The diet and fitness shelves are lined with promises. A reader perusing them could be excused for thinking that he or she can lose a toddler’s worth of weight in 30 days or have a tortoiseshell-hard abdomen in a matter of weeks. But these claims don’t always line up with reality.
Might a softer approach produce better results? Are all “bad” foods really bad? Does thinness necessarily equate to health? Several forthcoming books ask these questions and offer advice to readers looking for a more forgiving path to wellness.
One title, Eat Your Feelings (Wednesday, Jan. 2018), by food blogger Lindsey Smith, seeks to redefine the term “emotional eating,” which has long been code for “eating too much.” “We were all born emotional eaters,” Smith says. “I look at it as a positive thing.”
Her book suggests ways that readers can satisfy their cravings for comfort foods without resorting to processed ingredients, and offers insights into what our bodies may really be saying when our craving sirens begin to call. A jones for chocolate, for example, may signal that your body needs magnesium, present in foods such as raw nuts and fruit.
Smith hopes to reduce the shame many feel about their diets: “If you feel guilty about what you eat, it transfers into stress and anxiety, which then transfers into gastrointestinal issues and, often, more weight gain,” she says.

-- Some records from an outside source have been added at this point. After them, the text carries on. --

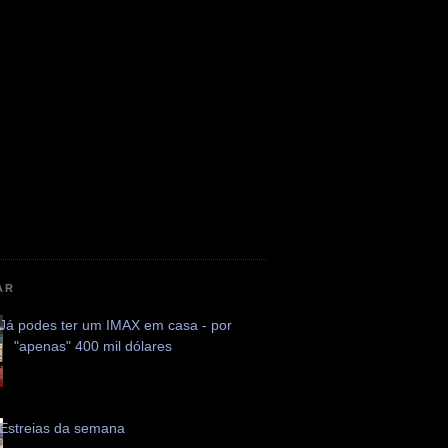
AR
Já podes ter um IMAX em casa - por
"apenas" 400 mil dólares
Estreias da semana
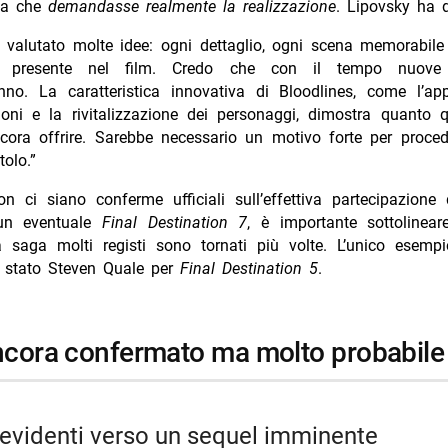
ia che
demandasse realmente la realizzazione
. Lipovsky ha d
valutato molte idee: ogni dettaglio, ogni scena memorabile
o presente nel film. Credo che con il tempo nuove i
no. La caratteristica innovativa di Bloodlines, come l’app
oni e la rivitalizzazione dei personaggi, dimostra quanto q
cora offrire. Sarebbe necessario un motivo forte per proce
tolo.”
 ci siano conferme ufficiali sull’effettiva partecipazione 
 un eventuale
Final Destination 7
, è importante sottolinear
la saga molti registi sono tornati più volte. L’unico esempi
 stato Steven Quale per
Final Destination 5
.
ancora confermato ma molto probabile
i evidenti verso un sequel imminente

Ryan Parsons, a mixed martial arts coach and coauthor, with MMA fighter Chael Sonnen, of The Four-Pack Revolution (Rodale, Jan. 2018), says he developed his approach to diet and fitness after watching fighters take weight loss to dangerous extremes. “I think Chael’s record is 36 pounds in 21 days,” he says of his coauthor, “and he almost killed himself to do it. I’ve seen people pass out in the sauna trying to lose water weight.”

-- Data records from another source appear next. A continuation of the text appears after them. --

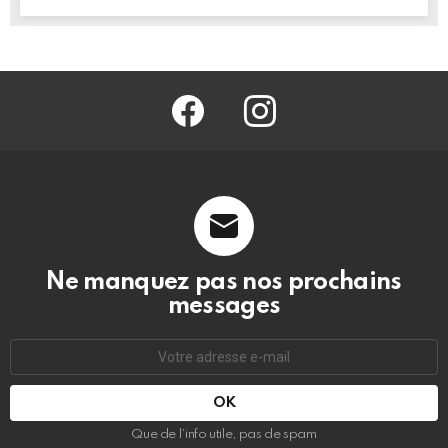
facebook
@barmag.fr
Ne manquez pas nos prochains
messages
Adresse
e-
mail
:
Que de l’info utile, pas de spam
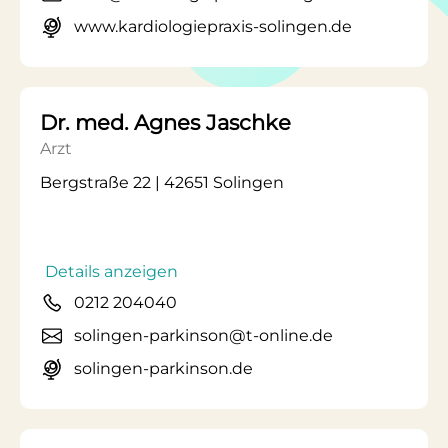
www.kardiologiepraxis-solingen.de
Dr. med. Agnes Jaschke
Arzt
Bergstraße 22 | 42651 Solingen
Details anzeigen
0212 204040
solingen-parkinson@t-online.de
solingen-parkinson.de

As its title suggests, The Four-Pack Revolution, which includes a meal plan and 10-minute workouts, insists on reasonable, rather than extreme, health goals. The book, Parsons says, is intended for the reader “who’s sick of some unrealistic expectation that someone else placed upon them.”

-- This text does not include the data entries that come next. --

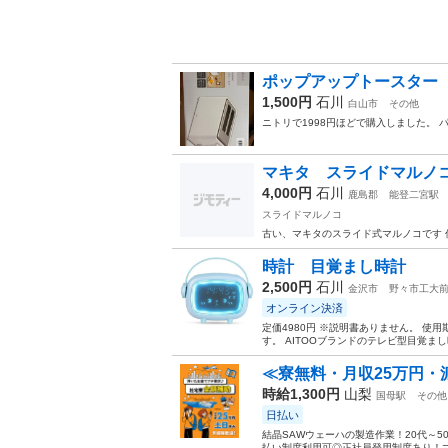
ポップアップトースター
1,500円
石川
白山市
その他
ニトリで1998円ほどで購入しました。
マキタ スライドマルノ
4,000円
石川
鹿島郡
能登二宮駅
スライドマルノコ
古い、マキタのスライド式マルノコです
時計 目覚まし時計
2,500円
石川
金沢市
野々市工大
オンライン決済
定価4980円 ※説明書ありません。 
す。 AITOOブランドのテレビ型目覚まし
≪寮無料・月収25万円・
時給1,300円
山梨
国母駅
その他
日払い
結晶SAWウェーハの製造作業！20代～
払い制度利用可◎正社員登用制度あり！マ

In The Bad Food Bible (HMH, Nov.), Aaron Carroll, a professor of pediatrics and dean at Indiana University’s School of Medicine, seeks to dispel myths about so-called “unhealthy” foods. Carroll, who has contributed articles on health to the New York Times’s Upshot column, makes the case that many items commonly vilified by health experts—red meat, coffee, salt, booze—aren’t as deleterious as we’re led to believe.
“Sometimes we make intuitive leaps that don’t bear out,” he says, such as confusing moderation (don’t eat too much too salt) with abstinence (cut out salt altogether). Often, he adds, there’s a financial incentive behind such crazes: “People will push diets, or push fads, because they know that they can get a following. [Readers] should become a little more skeptical in general about what people say is absolutely and positively.”
Like a Vegan
The skeptical, pragmatic, forgiving approach to wellness has found its way into books about veganism, a diet (or philosophy, if you prefer) not typically associated with laxity. The Wicked Healthy Cookbook (Grand Central, May 2018), by sibling-chefs Chad Sarno and Derek Sarno, who hail from New England, advises an “80% health, 20% wicked” eating plan, to quote the book’s subtitle.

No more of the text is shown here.